The Transformation Resource Centre (TRC) has launched a blistering attack on Prime Minister Thomas Thabane’s government, accusing it of corruption among others, and on Thursday dropped a bombshell when it claimed that only farmers who have political connections with senior government official get paid on time.
“It is mind-boggling that a government which campaigned on fighting corruption today callously has the audacity to utilise state funds extravagantly to maintain cabinet members’ lavish lifestyle at the cost of the poor,” TRC’s Director Tsikoane Peshoane said in a statement on Thursday.
“How can the government that preached intolerance towards the excesses of the previous regime today abandon the concerns of scarcity of funds as characterised, amongst others, in the institutions of higher learning?
“Instead of addressing financial challenges facing the country, priority is directed on buying prime minister and deputy prime minister a fleet of expensive cars which are estimated to have cost M12, million,” read Peshoane statement.

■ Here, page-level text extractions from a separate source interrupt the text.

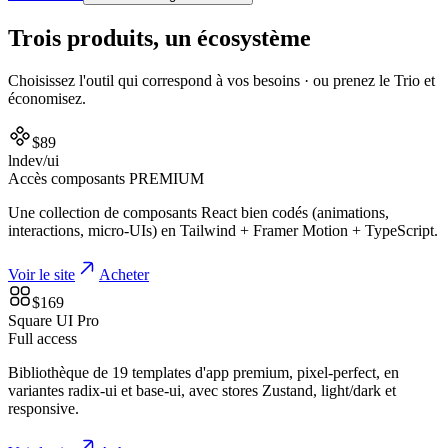
Trois produits, un écosystème
Choisissez l'outil qui correspond à vos besoins · ou prenez le Trio et
économisez.
$
89
lndev/ui
Accès composants PREMIUM
Une collection de composants React bien codés (animations,
interactions, micro-UIs) en Tailwind + Framer Motion + TypeScript.
Voir le site
Acheter
$
169
Square UI Pro
Full access
Bibliothèque de 19 templates d'app premium, pixel-perfect, en
variantes radix-ui et base-ui, avec stores Zustand, light/dark et
responsive.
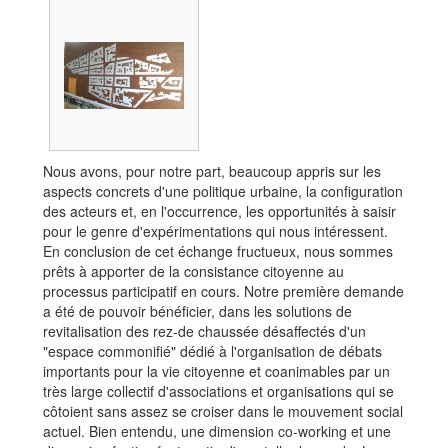
Nous avons, pour notre part, beaucoup appris sur les
aspects concrets d'une politique urbaine, la configuration
des acteurs et, en l'occurrence, les opportunités à saisir
pour le genre d'expérimentations qui nous intéressent.
En conclusion de cet échange fructueux, nous sommes
prêts à apporter de la consistance citoyenne au
processus participatif en cours. Notre première demande
a été de pouvoir bénéficier, dans les solutions de
revitalisation des rez-de chaussée désaffectés d'un
"espace commonifié" dédié à l'organisation de débats
importants pour la vie citoyenne et coanimables par un
très large collectif d'associations et organisations qui se
côtoient sans assez se croiser dans le mouvement social
actuel. Bien entendu, une dimension co-working et une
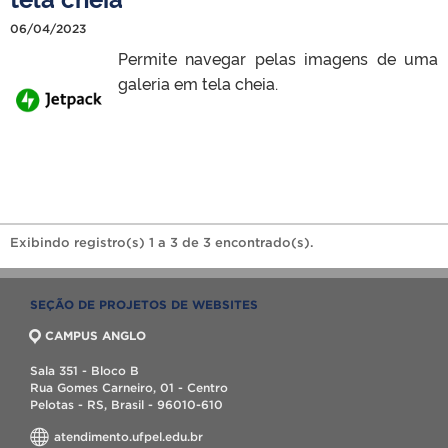
06/04/2023
Permite navegar pelas imagens de uma
galeria em tela cheia.
Exibindo registro(s) 1 a 3 de 3 encontrado(s).
SEÇÃO DE PROJETOS DE WEBSITES
CAMPUS ANGLO
Sala 351 - Bloco B
Rua Gomes Carneiro, 01 - Centro
Pelotas - RS, Brasil - 96010-610
atendimento.ufpel.edu.br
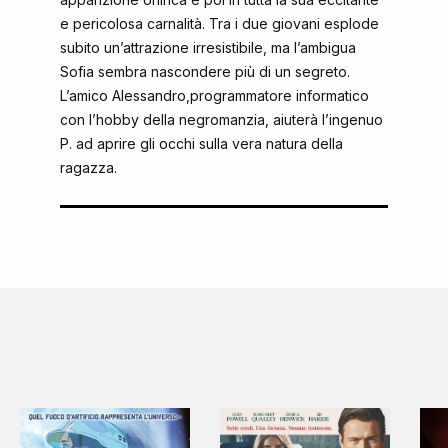
e pericolosa carnalità. Tra i due giovani esplode
subito un’attrazione irresistibile, ma l’ambigua
Sofia sembra nascondere più di un segreto.
L’amico Alessandro,programmatore informatico
con l’hobby della negromanzia, aiuterà l’ingenuo
P. ad aprire gli occhi sulla vera natura della
ragazza.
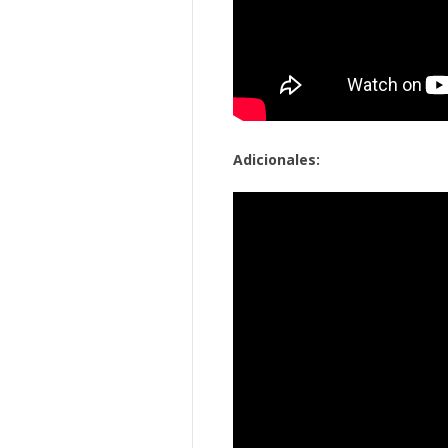
Adicionales:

He said these were times when the country needed “vigilance” in both government and opposition to pay much attention and take actions and formulate clear policies against “high levels of unemployment” and “rampant poverty among all vulnerable groups particularly most disadvantaged unemployed tertiary graduates, youth and women” who are majority of the population.
“It is unacceptable that farmers and government service suppliers are rarely paid on time unless they have political connections with senior government official who also endlessly continue with their unnecessary international trips with a view of receiving per diem,” he said.
“TRC strongly urges the current administration to concentrate on preparing for the perennial food insecurity which most people are already experiencing. Holding dark corner meetings and political rallies in desperate attempts to maintain status will not restore economic stability and growth of this country,” he added.
The Night’s Watch reported on May 2, that a total of 487 857 of people living in Lesotho do not know where their next meal will come from and government requires over M200 million to address the food needs of this affected population.
This is because, The Night’s Watch further reported, the rainfall received in all the ten districts was below average from September to November last year, which is the normal period for planting most crops.
This resulted in most of the crops across the country not reaching the expected stages of growth during the cropping season a decline in crop production of an estimated 21 percent.